(Exercise prompt):
Begin at the first line below and copy each line exactly, ending with the line where "sagen müssen, dass" appears.

(Records supplied Opens)

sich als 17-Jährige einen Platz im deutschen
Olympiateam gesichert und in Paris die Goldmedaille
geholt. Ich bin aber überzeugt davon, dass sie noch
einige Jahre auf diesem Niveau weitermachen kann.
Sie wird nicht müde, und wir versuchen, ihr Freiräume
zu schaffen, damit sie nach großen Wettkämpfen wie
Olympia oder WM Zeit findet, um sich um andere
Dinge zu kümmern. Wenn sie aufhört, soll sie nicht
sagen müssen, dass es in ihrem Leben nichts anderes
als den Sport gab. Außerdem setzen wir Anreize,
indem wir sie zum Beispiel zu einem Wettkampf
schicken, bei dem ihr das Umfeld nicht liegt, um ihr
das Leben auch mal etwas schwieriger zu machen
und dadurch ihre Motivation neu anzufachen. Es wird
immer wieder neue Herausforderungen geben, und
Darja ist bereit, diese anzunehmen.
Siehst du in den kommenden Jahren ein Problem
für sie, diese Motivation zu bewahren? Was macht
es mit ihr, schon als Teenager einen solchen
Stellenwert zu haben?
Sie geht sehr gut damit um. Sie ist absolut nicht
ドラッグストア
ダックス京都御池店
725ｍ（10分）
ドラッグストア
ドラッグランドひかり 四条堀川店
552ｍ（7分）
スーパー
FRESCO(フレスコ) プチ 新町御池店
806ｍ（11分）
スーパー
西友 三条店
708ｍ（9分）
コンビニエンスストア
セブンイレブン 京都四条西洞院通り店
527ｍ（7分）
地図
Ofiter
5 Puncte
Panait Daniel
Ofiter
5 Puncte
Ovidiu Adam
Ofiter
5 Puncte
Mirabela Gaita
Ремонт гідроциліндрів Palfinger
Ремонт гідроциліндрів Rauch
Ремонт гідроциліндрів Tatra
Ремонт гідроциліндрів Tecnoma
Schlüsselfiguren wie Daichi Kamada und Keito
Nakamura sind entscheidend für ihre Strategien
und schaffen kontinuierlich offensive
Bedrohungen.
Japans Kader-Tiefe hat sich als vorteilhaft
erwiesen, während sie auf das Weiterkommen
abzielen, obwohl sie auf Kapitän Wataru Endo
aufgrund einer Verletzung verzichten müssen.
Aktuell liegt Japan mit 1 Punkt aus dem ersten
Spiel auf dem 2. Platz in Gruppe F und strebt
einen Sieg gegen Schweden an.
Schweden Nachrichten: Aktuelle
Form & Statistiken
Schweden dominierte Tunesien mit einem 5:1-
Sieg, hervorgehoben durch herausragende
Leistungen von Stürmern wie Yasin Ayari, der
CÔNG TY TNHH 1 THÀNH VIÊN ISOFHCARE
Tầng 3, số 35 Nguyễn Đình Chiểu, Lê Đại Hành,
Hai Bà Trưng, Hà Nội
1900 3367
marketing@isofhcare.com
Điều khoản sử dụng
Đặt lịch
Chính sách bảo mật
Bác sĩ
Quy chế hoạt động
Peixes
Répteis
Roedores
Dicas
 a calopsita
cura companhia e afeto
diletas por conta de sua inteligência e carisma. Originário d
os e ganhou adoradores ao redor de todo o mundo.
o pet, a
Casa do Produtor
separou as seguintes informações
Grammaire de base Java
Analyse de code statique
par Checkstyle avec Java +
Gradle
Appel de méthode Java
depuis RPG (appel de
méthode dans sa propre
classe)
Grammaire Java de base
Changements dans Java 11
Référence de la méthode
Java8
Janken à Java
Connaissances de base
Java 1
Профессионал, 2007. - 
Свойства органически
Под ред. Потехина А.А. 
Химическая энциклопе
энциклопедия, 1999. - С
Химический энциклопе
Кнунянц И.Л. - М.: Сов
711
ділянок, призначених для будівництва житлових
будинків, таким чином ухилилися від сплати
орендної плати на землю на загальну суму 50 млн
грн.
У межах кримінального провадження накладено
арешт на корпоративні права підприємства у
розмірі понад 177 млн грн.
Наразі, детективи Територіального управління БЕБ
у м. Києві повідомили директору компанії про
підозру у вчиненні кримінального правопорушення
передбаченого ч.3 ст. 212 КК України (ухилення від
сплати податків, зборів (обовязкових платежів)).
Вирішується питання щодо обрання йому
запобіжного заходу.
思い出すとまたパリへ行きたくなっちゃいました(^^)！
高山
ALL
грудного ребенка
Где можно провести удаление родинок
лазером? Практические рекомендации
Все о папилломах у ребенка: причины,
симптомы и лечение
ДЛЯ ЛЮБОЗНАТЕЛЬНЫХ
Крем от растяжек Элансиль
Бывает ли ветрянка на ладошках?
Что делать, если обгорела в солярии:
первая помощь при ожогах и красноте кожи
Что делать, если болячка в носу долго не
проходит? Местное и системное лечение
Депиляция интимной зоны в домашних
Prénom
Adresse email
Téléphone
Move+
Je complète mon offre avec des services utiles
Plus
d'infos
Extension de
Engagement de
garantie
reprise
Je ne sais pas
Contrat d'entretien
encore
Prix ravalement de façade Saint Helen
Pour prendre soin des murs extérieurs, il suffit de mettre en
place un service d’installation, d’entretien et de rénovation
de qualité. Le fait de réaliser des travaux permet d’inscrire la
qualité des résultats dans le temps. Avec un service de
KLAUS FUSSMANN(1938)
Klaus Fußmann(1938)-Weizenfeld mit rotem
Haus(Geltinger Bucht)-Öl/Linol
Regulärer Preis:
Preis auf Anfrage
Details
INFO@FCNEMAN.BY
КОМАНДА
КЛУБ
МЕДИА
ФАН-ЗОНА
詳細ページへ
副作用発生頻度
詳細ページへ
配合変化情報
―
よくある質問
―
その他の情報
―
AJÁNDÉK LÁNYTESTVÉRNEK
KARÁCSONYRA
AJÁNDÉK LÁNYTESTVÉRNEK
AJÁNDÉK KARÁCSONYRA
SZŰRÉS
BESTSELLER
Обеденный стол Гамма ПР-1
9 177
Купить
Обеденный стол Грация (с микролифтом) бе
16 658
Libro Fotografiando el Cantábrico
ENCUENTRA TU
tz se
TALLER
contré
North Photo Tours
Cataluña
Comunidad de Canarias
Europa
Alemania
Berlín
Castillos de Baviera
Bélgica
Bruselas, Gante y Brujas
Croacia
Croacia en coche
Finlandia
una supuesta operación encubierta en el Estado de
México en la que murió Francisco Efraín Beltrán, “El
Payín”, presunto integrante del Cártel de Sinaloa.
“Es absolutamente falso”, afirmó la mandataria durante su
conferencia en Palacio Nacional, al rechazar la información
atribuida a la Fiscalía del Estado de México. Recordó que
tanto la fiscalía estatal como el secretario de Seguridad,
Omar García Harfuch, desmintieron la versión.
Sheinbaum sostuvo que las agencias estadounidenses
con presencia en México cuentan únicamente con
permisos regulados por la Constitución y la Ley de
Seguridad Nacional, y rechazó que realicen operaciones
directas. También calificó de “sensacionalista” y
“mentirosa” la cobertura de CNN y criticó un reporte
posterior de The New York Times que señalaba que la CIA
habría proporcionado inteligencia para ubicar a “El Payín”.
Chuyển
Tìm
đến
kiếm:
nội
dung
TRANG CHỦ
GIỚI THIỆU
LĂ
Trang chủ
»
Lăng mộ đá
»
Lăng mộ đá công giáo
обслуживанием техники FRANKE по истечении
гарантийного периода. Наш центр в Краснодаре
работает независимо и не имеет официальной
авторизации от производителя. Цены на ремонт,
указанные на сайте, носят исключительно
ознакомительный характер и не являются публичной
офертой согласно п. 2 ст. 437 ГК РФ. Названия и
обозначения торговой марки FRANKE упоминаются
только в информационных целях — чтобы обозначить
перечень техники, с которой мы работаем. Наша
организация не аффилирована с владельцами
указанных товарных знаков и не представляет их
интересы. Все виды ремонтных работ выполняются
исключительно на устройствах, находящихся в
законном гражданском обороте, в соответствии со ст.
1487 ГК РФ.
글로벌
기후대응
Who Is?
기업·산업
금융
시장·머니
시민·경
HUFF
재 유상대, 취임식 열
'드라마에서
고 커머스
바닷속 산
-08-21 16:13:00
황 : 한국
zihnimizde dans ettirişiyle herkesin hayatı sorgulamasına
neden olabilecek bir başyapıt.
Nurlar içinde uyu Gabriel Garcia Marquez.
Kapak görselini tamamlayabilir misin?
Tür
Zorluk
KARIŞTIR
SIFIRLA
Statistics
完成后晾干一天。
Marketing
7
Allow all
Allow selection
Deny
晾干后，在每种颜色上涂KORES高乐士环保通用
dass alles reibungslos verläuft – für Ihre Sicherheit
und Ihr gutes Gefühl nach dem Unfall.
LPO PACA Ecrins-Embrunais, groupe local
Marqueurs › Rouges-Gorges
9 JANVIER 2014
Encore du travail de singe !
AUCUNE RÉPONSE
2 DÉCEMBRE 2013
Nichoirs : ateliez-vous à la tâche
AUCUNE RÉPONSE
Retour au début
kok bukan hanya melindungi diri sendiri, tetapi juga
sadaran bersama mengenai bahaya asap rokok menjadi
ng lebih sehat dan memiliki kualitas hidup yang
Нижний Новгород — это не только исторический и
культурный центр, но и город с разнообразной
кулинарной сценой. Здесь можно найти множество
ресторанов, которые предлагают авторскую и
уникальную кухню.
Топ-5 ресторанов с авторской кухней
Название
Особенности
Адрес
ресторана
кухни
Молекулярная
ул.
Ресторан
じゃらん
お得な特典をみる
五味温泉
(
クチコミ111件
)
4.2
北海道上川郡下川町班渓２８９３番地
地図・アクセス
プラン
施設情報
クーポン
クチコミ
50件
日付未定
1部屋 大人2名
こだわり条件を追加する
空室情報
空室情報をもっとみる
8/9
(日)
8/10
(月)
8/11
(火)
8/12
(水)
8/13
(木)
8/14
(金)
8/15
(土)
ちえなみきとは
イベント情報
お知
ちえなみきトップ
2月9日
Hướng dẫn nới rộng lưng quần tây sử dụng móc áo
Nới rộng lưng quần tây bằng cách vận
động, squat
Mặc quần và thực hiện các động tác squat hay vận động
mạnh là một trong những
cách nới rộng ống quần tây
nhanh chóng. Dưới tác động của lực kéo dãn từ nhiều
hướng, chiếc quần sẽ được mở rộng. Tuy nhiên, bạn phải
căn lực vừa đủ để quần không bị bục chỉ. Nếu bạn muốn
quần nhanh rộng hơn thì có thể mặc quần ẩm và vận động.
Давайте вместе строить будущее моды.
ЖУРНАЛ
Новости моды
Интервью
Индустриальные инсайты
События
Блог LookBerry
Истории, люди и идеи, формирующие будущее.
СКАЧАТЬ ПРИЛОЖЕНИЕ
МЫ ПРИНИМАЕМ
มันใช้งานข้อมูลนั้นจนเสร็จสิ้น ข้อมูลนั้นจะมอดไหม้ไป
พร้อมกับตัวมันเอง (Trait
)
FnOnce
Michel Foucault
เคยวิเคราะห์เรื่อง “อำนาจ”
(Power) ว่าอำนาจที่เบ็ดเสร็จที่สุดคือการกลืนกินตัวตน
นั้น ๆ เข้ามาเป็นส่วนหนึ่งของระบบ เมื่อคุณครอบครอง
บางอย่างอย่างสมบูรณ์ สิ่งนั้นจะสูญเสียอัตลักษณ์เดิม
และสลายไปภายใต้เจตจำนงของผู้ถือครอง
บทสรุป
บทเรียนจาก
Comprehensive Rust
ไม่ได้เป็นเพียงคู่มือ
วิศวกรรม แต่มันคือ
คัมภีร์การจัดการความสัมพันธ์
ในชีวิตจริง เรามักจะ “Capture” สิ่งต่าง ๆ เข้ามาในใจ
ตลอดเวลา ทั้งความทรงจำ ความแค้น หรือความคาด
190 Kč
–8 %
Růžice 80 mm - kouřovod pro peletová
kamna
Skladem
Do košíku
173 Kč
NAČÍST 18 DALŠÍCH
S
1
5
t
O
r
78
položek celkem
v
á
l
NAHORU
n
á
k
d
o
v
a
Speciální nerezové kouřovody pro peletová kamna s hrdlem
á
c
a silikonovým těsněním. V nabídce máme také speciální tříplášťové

(Records supplied Closes)

(Response box):
sich als 17-Jährige einen Platz im deutschen
Olympiateam gesichert und in Paris die Goldmedaille
geholt. Ich bin aber überzeugt davon, dass sie noch
einige Jahre auf diesem Niveau weitermachen kann.
Sie wird nicht müde, und wir versuchen, ihr Freiräume
zu schaffen, damit sie nach großen Wettkämpfen wie
Olympia oder WM Zeit findet, um sich um andere
Dinge zu kümmern. Wenn sie aufhört, soll sie nicht
sagen müssen, dass es in ihrem Leben nichts anderes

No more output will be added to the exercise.